If I was the president of a university, I cannot imagine folding like this. I mean it. I am certain I would tell the woke mob to fuck off. And if worst came to worst, I'd take my six-figure severance and purchase an RV. 

So, what am I missing? On this question, I would very much like to hear from people in high-up administration, deans and provosts and the like. What are they scared of? Because I don't understand surrendering to a woke cybermob. I especially don't understand surrendering the principles of academic freedom to the woke cybermob. For me, it would be a matter of personal pride and dignity. I'm just not going to do it. Why are our leaders such huge cowards?
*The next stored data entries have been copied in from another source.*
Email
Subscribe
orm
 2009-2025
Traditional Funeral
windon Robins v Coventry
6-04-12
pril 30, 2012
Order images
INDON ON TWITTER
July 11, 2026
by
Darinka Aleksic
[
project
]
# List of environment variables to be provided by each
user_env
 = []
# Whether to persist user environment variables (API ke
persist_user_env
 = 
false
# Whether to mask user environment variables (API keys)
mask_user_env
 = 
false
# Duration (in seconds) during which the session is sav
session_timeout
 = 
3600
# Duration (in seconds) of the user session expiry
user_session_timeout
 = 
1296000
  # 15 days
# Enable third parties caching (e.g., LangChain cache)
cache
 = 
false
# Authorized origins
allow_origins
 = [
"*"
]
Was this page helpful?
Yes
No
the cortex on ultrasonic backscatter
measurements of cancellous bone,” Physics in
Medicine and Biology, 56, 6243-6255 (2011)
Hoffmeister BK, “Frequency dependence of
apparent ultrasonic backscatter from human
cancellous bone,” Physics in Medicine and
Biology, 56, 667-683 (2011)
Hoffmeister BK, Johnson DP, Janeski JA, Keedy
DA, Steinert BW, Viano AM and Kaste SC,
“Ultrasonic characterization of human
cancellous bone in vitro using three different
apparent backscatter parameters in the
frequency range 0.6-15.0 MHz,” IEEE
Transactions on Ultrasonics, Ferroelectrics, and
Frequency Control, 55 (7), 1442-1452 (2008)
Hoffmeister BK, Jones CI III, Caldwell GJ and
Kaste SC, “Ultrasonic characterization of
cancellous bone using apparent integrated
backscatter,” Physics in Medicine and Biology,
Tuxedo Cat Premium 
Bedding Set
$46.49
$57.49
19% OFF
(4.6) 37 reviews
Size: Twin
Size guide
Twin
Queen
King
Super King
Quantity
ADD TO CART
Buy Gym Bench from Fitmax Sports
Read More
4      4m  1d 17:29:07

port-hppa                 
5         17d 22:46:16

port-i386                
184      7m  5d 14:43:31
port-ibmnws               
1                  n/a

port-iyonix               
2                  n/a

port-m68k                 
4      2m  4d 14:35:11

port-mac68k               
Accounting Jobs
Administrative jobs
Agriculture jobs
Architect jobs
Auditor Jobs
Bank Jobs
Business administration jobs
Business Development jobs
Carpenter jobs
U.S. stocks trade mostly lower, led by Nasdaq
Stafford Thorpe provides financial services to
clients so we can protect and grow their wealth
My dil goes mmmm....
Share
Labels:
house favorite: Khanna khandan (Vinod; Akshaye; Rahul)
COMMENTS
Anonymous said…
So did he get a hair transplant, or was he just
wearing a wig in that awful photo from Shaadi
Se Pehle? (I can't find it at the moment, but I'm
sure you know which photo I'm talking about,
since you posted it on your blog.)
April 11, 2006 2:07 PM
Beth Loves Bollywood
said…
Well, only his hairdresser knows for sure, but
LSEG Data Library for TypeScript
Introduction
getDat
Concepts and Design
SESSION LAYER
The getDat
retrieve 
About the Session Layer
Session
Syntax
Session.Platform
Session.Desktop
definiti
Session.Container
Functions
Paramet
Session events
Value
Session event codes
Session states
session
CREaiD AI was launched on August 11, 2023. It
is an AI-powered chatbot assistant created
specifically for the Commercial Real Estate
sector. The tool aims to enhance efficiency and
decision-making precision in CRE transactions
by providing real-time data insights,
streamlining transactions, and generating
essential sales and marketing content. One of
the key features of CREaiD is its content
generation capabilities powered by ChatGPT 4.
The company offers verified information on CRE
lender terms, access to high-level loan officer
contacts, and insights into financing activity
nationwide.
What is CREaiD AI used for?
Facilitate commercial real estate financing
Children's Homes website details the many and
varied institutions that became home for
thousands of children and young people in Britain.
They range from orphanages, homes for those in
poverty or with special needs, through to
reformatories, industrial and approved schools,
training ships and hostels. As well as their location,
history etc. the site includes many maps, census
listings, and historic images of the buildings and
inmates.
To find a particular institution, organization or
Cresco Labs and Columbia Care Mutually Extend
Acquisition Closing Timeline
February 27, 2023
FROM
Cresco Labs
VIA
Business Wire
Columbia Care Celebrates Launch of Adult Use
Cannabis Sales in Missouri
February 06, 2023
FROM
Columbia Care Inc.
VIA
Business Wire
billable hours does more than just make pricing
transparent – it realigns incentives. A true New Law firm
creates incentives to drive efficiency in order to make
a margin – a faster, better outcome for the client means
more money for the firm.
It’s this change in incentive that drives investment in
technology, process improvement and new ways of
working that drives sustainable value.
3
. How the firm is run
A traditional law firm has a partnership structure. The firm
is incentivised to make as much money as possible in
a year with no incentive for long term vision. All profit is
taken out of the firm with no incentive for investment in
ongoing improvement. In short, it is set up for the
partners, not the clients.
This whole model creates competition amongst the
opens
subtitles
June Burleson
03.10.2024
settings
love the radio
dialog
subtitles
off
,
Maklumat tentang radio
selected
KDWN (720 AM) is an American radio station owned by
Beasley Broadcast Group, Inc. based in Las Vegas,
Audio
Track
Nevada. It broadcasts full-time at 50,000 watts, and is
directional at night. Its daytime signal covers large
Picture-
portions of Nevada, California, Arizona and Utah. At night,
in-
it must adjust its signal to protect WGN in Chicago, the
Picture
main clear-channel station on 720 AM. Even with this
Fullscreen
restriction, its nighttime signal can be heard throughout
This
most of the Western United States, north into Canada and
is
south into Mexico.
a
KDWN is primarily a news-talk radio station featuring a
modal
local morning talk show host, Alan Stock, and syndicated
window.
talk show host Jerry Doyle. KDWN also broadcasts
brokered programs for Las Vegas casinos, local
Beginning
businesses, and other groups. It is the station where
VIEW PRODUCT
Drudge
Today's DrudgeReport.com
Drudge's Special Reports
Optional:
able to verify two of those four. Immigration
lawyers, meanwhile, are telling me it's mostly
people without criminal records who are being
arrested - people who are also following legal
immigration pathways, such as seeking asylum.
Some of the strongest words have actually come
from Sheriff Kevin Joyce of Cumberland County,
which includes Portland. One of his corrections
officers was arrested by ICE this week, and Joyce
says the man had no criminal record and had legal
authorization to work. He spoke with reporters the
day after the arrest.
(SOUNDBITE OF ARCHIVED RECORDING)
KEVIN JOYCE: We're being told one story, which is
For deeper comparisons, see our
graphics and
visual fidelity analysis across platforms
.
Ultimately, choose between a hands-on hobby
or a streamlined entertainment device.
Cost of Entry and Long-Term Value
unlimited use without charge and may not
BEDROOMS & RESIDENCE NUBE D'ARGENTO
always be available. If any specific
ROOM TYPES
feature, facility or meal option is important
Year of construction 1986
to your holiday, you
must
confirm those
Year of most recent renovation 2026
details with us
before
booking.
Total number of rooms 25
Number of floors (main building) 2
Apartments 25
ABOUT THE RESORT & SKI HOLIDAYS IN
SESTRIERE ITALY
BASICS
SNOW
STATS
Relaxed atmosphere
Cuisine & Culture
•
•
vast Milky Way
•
At any rate, Mike Young (Wokal Distance) was the source of insight this week when he wrote: 

To put the strategy into simple terms: CSJ advocates are not trying to defeat you intellectually with evidence and arguments, they are trying to defeat you socially using power moves and social maneuvering. That sentence is worth reading again.

That's it. Read it again and again until you understand. We aren't making arguments anymore. Those days are over. We are trying to get our opponents to commit suicide.  That's the goal.

I really, really hate they got Mike Adams.